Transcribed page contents

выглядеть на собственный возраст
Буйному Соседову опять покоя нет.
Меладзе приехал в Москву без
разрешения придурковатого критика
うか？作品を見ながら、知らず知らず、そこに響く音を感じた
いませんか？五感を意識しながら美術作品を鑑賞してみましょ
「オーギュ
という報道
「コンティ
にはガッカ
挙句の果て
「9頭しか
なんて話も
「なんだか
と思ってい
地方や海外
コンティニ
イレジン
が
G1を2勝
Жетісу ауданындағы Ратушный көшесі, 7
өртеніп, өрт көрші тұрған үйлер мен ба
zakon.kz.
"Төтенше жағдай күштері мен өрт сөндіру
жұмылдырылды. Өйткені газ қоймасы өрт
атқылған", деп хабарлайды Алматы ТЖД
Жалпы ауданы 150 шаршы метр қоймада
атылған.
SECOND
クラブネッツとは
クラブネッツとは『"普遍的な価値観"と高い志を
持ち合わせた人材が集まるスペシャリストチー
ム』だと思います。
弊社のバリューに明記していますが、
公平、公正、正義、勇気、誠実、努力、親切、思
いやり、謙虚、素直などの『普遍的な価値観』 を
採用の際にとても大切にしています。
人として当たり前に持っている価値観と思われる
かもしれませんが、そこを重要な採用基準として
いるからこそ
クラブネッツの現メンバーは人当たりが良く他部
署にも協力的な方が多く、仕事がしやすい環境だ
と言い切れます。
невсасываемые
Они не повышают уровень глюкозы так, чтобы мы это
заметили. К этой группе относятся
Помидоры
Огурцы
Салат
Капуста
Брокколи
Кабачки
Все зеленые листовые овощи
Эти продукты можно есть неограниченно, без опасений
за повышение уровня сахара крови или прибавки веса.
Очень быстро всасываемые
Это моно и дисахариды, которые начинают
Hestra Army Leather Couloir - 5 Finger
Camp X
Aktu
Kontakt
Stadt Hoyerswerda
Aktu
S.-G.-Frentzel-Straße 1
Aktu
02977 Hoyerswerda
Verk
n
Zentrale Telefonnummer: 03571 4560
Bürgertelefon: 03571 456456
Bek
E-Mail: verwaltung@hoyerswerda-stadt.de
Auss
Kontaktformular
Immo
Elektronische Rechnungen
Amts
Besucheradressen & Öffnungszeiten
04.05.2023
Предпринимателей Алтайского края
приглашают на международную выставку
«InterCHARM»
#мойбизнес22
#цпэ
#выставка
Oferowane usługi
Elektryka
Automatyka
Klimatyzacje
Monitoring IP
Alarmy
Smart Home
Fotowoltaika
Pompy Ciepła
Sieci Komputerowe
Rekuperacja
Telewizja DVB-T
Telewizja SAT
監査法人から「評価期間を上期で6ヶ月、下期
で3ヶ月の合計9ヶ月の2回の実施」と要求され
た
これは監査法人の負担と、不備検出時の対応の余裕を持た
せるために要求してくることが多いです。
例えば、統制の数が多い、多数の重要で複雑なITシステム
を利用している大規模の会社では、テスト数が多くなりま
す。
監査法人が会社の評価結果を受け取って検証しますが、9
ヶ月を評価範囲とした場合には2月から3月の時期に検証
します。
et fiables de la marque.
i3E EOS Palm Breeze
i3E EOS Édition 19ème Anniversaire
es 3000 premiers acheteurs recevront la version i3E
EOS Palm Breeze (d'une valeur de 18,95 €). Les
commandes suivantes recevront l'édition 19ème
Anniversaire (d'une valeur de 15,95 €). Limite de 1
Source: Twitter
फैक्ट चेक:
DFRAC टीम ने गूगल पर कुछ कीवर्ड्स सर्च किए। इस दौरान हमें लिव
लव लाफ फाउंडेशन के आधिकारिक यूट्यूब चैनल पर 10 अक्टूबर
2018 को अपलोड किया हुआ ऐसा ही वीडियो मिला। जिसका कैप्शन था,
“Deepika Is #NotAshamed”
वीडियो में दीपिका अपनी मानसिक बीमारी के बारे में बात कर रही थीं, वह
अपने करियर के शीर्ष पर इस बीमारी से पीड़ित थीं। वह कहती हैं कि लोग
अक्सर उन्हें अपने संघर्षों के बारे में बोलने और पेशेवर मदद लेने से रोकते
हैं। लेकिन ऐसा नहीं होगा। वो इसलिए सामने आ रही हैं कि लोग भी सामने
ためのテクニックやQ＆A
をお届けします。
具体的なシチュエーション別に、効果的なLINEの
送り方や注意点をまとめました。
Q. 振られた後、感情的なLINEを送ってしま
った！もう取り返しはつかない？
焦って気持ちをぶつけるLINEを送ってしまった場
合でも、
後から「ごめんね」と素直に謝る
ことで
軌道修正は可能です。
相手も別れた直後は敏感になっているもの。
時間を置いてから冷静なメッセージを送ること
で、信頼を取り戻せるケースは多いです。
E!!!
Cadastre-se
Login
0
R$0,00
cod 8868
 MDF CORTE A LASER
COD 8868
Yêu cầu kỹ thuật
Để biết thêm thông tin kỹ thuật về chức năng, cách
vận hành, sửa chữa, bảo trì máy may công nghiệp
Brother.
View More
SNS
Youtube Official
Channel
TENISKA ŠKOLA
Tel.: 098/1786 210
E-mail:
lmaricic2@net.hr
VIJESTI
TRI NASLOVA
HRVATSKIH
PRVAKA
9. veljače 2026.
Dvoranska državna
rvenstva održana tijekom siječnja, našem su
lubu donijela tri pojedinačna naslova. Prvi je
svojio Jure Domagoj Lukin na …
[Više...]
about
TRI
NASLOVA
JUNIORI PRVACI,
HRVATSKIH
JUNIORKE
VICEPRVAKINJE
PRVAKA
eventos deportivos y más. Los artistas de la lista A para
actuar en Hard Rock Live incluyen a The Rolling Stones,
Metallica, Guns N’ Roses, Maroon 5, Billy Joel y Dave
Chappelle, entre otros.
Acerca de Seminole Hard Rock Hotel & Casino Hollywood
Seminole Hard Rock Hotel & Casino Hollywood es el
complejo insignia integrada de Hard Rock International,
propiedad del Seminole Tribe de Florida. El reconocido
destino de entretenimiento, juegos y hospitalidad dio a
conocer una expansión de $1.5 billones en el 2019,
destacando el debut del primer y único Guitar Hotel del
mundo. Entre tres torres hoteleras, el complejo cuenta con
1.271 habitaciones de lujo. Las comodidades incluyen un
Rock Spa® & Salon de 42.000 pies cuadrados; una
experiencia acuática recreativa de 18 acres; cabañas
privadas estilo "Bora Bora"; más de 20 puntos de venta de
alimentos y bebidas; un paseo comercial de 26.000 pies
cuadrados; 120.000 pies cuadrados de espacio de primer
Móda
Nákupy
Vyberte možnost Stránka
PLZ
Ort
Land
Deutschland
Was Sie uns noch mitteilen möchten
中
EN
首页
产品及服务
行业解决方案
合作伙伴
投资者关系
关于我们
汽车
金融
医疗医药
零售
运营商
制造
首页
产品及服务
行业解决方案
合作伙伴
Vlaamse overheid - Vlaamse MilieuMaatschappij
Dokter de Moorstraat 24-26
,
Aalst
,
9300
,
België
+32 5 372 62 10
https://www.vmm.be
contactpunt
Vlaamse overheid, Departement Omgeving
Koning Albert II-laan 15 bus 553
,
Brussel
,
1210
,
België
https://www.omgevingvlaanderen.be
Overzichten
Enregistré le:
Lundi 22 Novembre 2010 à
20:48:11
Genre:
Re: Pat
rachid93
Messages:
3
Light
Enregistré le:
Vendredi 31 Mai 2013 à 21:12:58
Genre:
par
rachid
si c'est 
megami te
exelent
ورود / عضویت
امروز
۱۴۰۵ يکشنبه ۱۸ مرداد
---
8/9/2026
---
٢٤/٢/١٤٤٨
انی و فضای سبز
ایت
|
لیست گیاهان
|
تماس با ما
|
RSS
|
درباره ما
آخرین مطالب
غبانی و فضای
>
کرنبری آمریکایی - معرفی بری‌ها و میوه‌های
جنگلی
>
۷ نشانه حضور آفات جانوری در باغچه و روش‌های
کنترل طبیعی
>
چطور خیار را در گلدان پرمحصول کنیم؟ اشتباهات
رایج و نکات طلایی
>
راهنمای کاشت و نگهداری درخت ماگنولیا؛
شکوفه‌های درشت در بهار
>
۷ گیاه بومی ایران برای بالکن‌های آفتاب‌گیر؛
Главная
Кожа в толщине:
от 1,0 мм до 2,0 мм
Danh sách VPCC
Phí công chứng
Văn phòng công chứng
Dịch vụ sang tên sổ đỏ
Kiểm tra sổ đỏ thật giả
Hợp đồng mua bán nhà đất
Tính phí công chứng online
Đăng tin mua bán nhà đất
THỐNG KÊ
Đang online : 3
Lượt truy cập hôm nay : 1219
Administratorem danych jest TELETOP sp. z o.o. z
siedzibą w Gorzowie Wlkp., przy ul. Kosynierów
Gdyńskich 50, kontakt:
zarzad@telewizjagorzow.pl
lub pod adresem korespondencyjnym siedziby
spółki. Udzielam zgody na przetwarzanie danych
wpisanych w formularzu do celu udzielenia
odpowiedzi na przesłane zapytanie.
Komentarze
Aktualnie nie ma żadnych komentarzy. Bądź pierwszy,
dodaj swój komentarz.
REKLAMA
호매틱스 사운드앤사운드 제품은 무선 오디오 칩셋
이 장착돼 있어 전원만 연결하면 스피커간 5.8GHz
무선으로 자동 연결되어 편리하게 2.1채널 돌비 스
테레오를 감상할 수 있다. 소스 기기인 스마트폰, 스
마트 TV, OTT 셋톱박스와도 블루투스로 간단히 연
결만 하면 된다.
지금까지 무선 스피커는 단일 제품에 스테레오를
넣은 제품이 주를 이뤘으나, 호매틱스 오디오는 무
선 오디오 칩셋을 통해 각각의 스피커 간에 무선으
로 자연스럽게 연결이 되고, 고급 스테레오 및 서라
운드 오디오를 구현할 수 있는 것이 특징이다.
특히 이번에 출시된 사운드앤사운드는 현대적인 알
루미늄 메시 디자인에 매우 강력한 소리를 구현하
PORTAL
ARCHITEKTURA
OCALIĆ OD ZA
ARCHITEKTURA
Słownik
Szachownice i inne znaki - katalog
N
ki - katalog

AIM OF THE EXERCISE:
Please reproduce the lines from the line with "ヶ月を評価範囲とした場合には2月から3月の時期に検証" to the line with "DFRAC टीम ने", both ends included, exactly as they appear above.

THE ANSWER:
ヶ月を評価範囲とした場合には2月から3月の時期に検証
します。
et fiables de la marque.
i3E EOS Palm Breeze
i3E EOS Édition 19ème Anniversaire
es 3000 premiers acheteurs recevront la version i3E
EOS Palm Breeze (d'une valeur de 18,95 €). Les
commandes suivantes recevront l'édition 19ème
Anniversaire (d'une valeur de 15,95 €). Limite de 1
Source: Twitter
फैक्ट चेक:
DFRAC टीम ने गूगल पर कुछ कीवर्ड्स सर्च किए। इस दौरान हमें लिव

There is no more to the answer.